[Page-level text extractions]
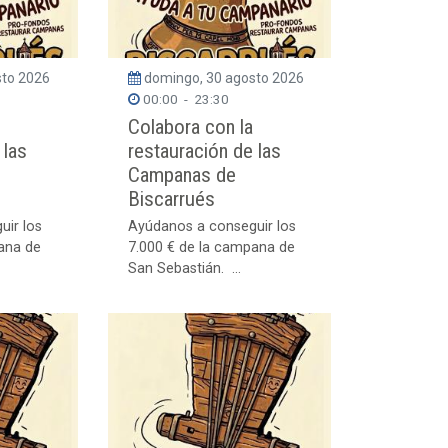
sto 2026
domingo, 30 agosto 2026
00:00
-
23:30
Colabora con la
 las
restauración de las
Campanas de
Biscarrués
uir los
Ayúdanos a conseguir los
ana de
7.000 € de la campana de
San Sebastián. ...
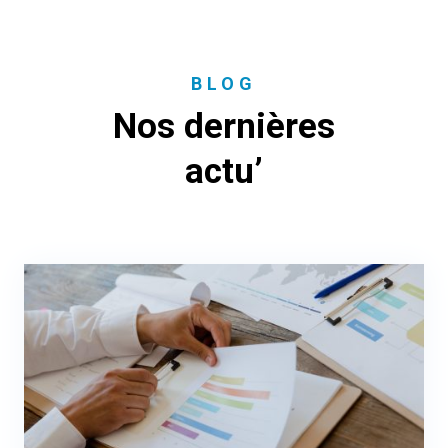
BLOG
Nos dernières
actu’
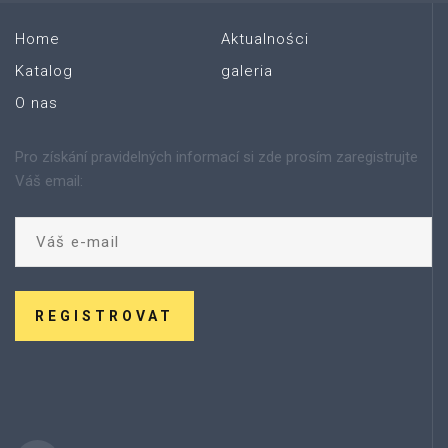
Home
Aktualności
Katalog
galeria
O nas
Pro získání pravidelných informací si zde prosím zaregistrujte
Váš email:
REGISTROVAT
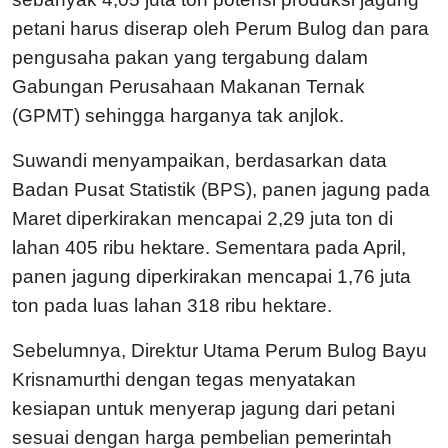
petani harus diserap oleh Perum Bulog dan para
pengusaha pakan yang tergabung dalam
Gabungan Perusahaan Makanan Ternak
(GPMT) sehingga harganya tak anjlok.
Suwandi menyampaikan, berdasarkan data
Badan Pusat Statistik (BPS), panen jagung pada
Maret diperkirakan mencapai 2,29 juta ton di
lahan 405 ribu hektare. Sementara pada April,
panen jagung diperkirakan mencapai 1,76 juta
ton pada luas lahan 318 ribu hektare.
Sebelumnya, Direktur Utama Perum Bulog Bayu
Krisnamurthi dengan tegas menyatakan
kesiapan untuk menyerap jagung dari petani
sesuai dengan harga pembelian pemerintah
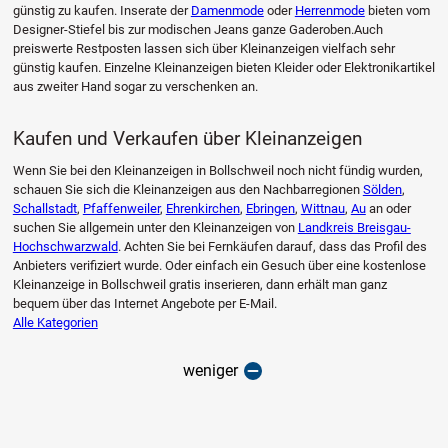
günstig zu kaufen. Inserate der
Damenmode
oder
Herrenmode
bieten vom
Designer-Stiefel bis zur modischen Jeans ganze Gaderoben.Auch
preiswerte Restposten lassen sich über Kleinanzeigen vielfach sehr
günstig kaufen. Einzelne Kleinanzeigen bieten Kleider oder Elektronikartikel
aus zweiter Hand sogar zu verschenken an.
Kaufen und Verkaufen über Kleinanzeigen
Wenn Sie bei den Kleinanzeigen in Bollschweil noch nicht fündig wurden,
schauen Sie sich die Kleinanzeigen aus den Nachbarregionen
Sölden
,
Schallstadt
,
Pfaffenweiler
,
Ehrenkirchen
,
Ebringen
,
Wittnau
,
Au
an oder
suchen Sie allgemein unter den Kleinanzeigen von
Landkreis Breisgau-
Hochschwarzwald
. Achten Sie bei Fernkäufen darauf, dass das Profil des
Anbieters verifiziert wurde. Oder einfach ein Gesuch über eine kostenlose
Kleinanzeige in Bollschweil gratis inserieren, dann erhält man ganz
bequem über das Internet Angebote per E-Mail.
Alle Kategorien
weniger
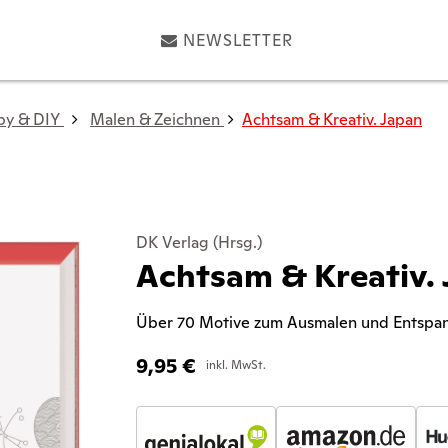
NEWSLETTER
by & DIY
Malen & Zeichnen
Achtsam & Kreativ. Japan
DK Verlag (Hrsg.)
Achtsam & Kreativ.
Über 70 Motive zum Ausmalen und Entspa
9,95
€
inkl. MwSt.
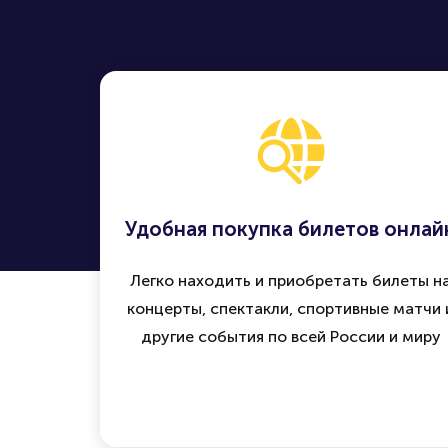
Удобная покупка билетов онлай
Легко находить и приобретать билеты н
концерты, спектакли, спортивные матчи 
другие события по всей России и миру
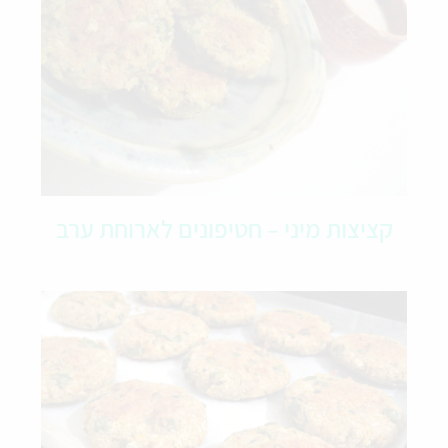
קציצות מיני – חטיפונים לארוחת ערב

→ **Work item**: Reproduce every line in the records above that contains the word "juta".

→ **Output below**:
Maret diperkirakan mencapai 2,29 juta ton di
panen jagung diperkirakan mencapai 1,76 juta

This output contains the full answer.